- dialysis
- brain
- catheterization
- cerebral air embolism
- embolism
- air
- long-term hemodialysis catheter
- renal dialysis
Case Description
A 90-year-old man with a 5-year history of ESKD presented with sudden coma and quadriplegia. It turned out that the patient had cut his long-term hemodialysis catheter, and the lumens were exposed directly to air. A 1-minute epileptic myoclonus occurred 7 hours later, and occasional tremors followed. Brain computer tomography showed multiple air emboli in the bilateral brain hemispheres, especially in the right basal ganglia and vessels over the bilateral cerebral surface. Clusters of bubbles were also seen in the superior sagittal sinus (Figure 1).
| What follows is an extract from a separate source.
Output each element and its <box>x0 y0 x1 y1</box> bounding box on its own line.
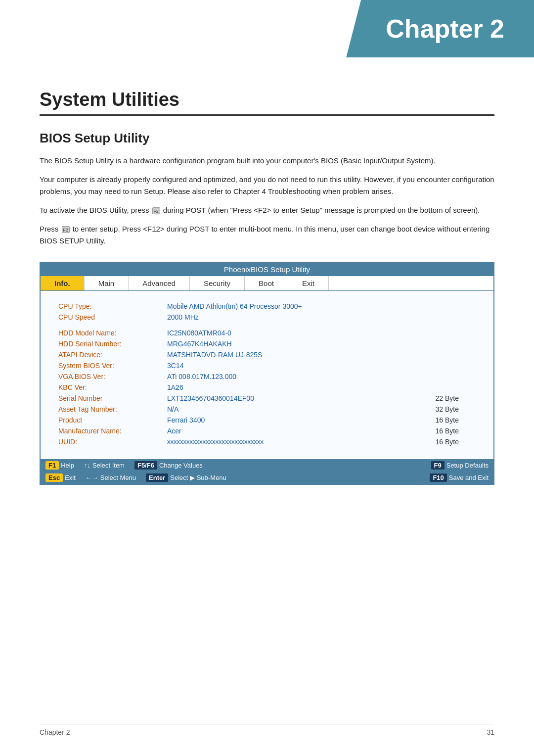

There were emboli in the right internal jugular vein, right brachiocephalic vein, and superior vena cava. Neurologic examination revealed limbs spasticity and diffuse areflexia, yet brainstem reflex was preserved. Hypoxic ischemic encephalopathy was diagnosed. Acute myocardial infraction occurred 1 day later. He did not recover from coma and died from respiratory failure 2 weeks later.
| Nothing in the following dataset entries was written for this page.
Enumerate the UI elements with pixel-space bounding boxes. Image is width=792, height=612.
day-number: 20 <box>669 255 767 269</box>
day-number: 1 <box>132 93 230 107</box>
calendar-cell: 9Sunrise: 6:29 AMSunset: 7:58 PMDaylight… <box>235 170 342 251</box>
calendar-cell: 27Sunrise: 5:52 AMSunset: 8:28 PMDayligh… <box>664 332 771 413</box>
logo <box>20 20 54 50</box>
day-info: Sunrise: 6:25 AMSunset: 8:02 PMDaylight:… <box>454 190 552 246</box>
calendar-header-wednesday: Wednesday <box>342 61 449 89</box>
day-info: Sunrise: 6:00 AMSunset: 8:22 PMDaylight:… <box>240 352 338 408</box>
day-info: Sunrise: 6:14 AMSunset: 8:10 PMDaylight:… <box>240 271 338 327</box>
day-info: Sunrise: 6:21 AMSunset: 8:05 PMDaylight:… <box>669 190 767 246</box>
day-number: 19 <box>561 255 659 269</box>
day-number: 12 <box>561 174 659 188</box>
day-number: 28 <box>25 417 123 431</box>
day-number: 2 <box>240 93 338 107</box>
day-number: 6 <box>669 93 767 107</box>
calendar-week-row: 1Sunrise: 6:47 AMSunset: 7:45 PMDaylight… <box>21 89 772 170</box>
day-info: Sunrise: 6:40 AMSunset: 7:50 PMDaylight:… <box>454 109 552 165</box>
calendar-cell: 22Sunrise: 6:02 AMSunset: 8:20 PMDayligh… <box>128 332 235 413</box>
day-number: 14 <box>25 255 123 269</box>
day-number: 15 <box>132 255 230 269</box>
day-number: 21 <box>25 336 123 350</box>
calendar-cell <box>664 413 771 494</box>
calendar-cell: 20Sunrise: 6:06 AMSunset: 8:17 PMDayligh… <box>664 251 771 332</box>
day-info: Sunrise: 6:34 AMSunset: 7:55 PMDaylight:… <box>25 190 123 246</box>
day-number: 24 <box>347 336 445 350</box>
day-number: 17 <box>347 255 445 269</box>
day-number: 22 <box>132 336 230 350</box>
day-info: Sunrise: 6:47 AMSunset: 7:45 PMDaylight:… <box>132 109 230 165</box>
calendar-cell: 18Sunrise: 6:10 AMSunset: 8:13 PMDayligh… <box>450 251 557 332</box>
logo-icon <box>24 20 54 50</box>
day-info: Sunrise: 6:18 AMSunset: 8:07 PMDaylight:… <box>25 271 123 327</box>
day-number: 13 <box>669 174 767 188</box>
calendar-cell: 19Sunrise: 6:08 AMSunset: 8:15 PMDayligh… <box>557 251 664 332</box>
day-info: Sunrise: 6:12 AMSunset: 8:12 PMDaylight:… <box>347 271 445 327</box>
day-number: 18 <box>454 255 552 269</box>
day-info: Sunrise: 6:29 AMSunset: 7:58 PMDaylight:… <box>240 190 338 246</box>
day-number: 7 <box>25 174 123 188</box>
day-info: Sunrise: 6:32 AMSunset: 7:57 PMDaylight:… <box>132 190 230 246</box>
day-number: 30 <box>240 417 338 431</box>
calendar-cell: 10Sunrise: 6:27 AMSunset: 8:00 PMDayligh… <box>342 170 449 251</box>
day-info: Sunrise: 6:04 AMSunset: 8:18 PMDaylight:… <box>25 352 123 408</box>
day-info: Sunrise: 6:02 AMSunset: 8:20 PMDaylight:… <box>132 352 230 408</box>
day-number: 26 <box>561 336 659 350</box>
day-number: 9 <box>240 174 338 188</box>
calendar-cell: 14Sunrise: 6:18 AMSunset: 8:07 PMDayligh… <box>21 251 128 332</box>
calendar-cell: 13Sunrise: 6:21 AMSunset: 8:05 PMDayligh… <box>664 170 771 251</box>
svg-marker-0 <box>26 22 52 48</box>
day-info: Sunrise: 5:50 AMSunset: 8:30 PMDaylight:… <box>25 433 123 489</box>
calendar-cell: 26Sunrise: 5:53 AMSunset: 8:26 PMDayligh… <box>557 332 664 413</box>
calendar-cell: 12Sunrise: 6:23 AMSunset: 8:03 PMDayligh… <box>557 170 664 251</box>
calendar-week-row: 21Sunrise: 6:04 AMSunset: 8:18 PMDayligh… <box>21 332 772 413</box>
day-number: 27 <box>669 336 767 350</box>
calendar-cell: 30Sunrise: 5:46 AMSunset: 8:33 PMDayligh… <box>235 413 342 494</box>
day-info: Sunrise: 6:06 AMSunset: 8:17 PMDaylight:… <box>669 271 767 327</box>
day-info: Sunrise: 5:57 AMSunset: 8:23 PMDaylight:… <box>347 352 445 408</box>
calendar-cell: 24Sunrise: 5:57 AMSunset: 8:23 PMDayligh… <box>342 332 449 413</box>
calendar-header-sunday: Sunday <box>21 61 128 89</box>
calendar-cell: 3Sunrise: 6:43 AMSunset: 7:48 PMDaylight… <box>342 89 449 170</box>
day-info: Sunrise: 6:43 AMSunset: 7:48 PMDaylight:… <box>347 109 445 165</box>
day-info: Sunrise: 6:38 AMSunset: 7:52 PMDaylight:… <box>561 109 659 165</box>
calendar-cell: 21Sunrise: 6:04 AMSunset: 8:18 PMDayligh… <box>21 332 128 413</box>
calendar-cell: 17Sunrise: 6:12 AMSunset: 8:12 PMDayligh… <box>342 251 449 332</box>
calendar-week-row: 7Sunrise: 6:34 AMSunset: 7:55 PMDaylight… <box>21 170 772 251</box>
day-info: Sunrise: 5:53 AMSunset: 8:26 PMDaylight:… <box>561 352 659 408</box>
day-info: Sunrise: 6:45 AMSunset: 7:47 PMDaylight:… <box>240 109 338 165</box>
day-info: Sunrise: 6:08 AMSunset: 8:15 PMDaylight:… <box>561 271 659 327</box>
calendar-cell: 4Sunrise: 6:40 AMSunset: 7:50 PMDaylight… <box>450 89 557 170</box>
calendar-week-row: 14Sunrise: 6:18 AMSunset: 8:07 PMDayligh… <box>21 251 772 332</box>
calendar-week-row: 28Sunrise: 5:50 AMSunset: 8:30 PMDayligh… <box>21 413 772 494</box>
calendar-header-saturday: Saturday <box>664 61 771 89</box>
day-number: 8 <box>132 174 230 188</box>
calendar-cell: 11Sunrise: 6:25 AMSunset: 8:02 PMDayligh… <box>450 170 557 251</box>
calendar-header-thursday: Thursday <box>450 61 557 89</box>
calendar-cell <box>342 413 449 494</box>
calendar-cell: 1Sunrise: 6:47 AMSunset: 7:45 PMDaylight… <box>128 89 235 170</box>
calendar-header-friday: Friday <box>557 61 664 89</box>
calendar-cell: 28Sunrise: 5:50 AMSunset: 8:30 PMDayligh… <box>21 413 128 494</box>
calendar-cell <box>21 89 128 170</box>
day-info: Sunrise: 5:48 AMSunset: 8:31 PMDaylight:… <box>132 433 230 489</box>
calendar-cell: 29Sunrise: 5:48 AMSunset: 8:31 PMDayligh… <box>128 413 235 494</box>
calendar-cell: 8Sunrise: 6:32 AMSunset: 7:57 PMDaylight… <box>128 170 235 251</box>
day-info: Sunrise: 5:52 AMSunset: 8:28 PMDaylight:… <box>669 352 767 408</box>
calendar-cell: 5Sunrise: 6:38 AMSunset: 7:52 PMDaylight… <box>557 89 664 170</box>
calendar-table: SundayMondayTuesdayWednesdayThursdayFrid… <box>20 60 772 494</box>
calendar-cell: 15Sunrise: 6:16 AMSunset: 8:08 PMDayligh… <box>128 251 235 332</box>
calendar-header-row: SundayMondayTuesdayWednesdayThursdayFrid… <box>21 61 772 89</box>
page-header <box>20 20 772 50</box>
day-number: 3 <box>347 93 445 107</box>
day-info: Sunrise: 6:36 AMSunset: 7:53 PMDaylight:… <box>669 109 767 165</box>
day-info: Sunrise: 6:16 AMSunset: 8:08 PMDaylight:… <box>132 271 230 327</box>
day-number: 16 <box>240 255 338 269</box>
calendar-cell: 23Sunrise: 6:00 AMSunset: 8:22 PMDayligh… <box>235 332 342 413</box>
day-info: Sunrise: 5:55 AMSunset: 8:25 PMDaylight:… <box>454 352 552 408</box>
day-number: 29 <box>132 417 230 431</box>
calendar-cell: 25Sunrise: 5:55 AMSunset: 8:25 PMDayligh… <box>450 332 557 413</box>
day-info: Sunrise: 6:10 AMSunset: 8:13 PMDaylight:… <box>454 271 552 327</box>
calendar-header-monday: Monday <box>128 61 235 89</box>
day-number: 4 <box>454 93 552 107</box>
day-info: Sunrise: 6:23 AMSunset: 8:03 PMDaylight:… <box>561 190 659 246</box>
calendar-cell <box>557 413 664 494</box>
Retrograde cerebral air embolism in the hemodialysis patient. Brain computer tomography showed multiple air emboli in the bilateral brain hemispheres, including vessels over the bilateral cerebral surface (A and B) and clusters of bubbles noted in superior sagittal sinus (C; yellow arrows).
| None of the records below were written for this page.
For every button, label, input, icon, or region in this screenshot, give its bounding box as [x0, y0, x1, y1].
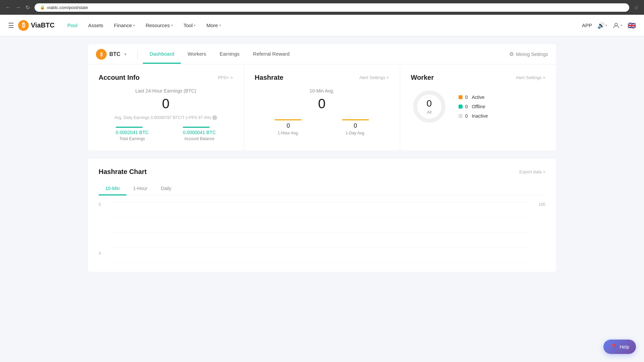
finance-chevron: ▾	[133, 23, 135, 27]
worker-alert-link[interactable]: Alert Settings >	[516, 75, 545, 80]
user-chevron: ▾	[621, 23, 622, 27]
top-navbar: ☰ ₿ ViaBTC Pool Assets Finance ▾ Resourc…	[0, 15, 644, 36]
nav-links: Pool Assets Finance ▾ Resources ▾ Tool ▾…	[63, 20, 582, 31]
total-earnings-bar	[116, 127, 143, 128]
account-info-header: Account Info PPS+ >	[99, 74, 233, 81]
hashrate-1hour-value: 0	[275, 122, 302, 129]
hashrate-avg-label: 10-Min Avg.	[255, 88, 389, 94]
chart-title: Hashrate Chart	[99, 168, 147, 176]
chart-tab-1hour[interactable]: 1-Hour	[126, 182, 154, 195]
browser-navigation: ← → ↻	[4, 3, 31, 12]
chart-tabs: 10-Min 1-Hour Daily	[99, 182, 545, 195]
tool-chevron: ▾	[194, 23, 196, 27]
hashrate-card: Hashrate Alert Settings > 10-Min Avg. 0 …	[244, 64, 400, 150]
grid-line-75	[109, 247, 532, 248]
mining-settings-button[interactable]: ⚙ Mining Settings	[509, 51, 548, 57]
chart-y-axis-right: 100	[539, 202, 545, 262]
hashrate-alert-link[interactable]: Alert Settings >	[359, 75, 389, 80]
offline-dot	[459, 105, 463, 109]
grid-line-50	[109, 232, 532, 233]
nav-finance[interactable]: Finance ▾	[109, 20, 140, 31]
active-dot	[459, 95, 463, 99]
main-content: ₿ BTC ▾ Dashboard Workers Earnings Refer…	[77, 36, 567, 280]
total-earnings-item: 0.0002041 BTC Total Earnings	[116, 127, 149, 141]
tab-workers[interactable]: Workers	[181, 45, 213, 64]
chart-grid	[109, 202, 532, 262]
sub-header: ₿ BTC ▾ Dashboard Workers Earnings Refer…	[88, 44, 556, 64]
worker-header: Worker Alert Settings >	[411, 74, 545, 81]
hashrate-1hour-label: 1-Hour Avg.	[275, 131, 302, 135]
back-button[interactable]: ←	[4, 3, 12, 12]
worker-donut: 0 All	[411, 88, 448, 125]
chart-y-axis-left: 5 4	[99, 202, 101, 262]
lock-icon: 🔒	[40, 5, 45, 10]
cards-row: Account Info PPS+ > Last 24-Hour Earning…	[88, 64, 556, 150]
nav-right: APP 🔊 ▾ ▾ 🇬🇧	[582, 21, 636, 29]
inactive-dot	[459, 114, 463, 118]
account-balance-item: 0.0000041 BTC Account Balance	[183, 127, 216, 141]
tab-earnings[interactable]: Earnings	[213, 45, 246, 64]
info-icon[interactable]: i	[212, 115, 217, 120]
active-count: 0	[465, 95, 468, 100]
tab-referral[interactable]: Referral Reward	[246, 45, 296, 64]
hashrate-details: 0 1-Hour Avg. 0 1-Day Avg.	[255, 119, 389, 135]
hamburger-icon[interactable]: ☰	[8, 21, 14, 29]
language-flag[interactable]: 🇬🇧	[628, 21, 636, 29]
address-bar[interactable]: 🔒 viabtc.com/pool/state	[35, 3, 629, 12]
legend-active: 0 Active	[459, 95, 488, 100]
nav-pool[interactable]: Pool	[63, 20, 82, 31]
hashrate-1day-value: 0	[342, 122, 369, 129]
bookmark-button[interactable]: ☆	[633, 3, 640, 12]
total-earnings-amount: 0.0002041 BTC	[116, 130, 149, 135]
chart-area: 5 4 100	[99, 202, 545, 262]
sound-button[interactable]: 🔊 ▾	[597, 22, 607, 29]
y-left-4: 4	[99, 251, 101, 256]
export-button[interactable]: Export data >	[519, 169, 545, 174]
chart-tab-10min[interactable]: 10-Min	[99, 182, 126, 195]
legend-offline: 0 Offline	[459, 104, 488, 109]
tab-dashboard[interactable]: Dashboard	[143, 45, 181, 64]
worker-legend: 0 Active 0 Offline 0 Inactive	[459, 95, 488, 119]
browser-chrome: ← → ↻ 🔒 viabtc.com/pool/state ☆	[0, 0, 644, 15]
y-left-5: 5	[99, 202, 101, 207]
user-button[interactable]: ▾	[612, 22, 622, 29]
earnings-value: 0	[99, 96, 233, 111]
nav-tool[interactable]: Tool ▾	[179, 20, 201, 31]
coin-name: BTC	[109, 51, 120, 57]
account-info-card: Account Info PPS+ > Last 24-Hour Earning…	[88, 64, 244, 150]
hashrate-1hour-bar	[275, 119, 302, 120]
pps-link[interactable]: PPS+ >	[218, 75, 233, 80]
logo[interactable]: ₿ ViaBTC	[18, 20, 55, 31]
coin-chevron: ▾	[124, 52, 126, 57]
app-link[interactable]: APP	[582, 22, 592, 28]
donut-label: All	[427, 110, 431, 115]
sound-chevron: ▾	[605, 23, 607, 27]
account-balance-bar	[183, 127, 210, 128]
y-right-100: 100	[539, 202, 545, 207]
vertical-divider	[137, 50, 138, 59]
forward-button[interactable]: →	[14, 3, 22, 12]
btc-icon: ₿	[96, 49, 107, 60]
gear-icon: ⚙	[509, 51, 514, 57]
earnings-label: Last 24-Hour Earnings (BTC)	[99, 88, 233, 94]
nav-assets[interactable]: Assets	[84, 20, 108, 31]
logo-icon: ₿	[18, 20, 29, 31]
worker-content: 0 All 0 Active 0 Offline	[411, 88, 545, 125]
inactive-count: 0	[465, 113, 468, 119]
worker-title: Worker	[411, 74, 434, 81]
reload-button[interactable]: ↻	[24, 3, 31, 12]
nav-more[interactable]: More ▾	[202, 20, 225, 31]
hashrate-1day-label: 1-Day Avg.	[342, 131, 369, 135]
nav-resources[interactable]: Resources ▾	[141, 20, 177, 31]
total-earnings-label: Total Earnings	[116, 136, 149, 141]
donut-total: 0	[427, 98, 432, 109]
hashrate-1day-bar	[342, 119, 369, 120]
svg-point-2	[615, 23, 618, 26]
coin-selector[interactable]: ₿ BTC ▾	[96, 49, 126, 60]
grid-line-top	[109, 202, 532, 202]
grid-line-bottom	[109, 262, 532, 263]
worker-card: Worker Alert Settings > 0 All 0	[400, 64, 556, 150]
active-label: Active	[472, 95, 484, 100]
hashrate-avg-value: 0	[255, 96, 389, 111]
chart-tab-daily[interactable]: Daily	[154, 182, 178, 195]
The distribution of air emboli suggests that emboli migrated retrogradely from the vascular access to the brain. According to the medical record, he had also pulled out his hemodialysis catheter 1 month before.
Discussion
In hemodialysis-related air embolism, air bubbles may arise from incomplete priming or a loosened tube connection and then enter the extracorporeal circuit (1). Nowadays, life-threatening air embolism during hemodialysis is rare due to the addition of air bubble detectors and air chamber to modern hemodialysis machines. However, air embolism may still occur during placement of a hemodialysis catheter, with accidental disconnection, or at its removal (1). Air embolism is due to the suicidal cutting of catheter in this patient.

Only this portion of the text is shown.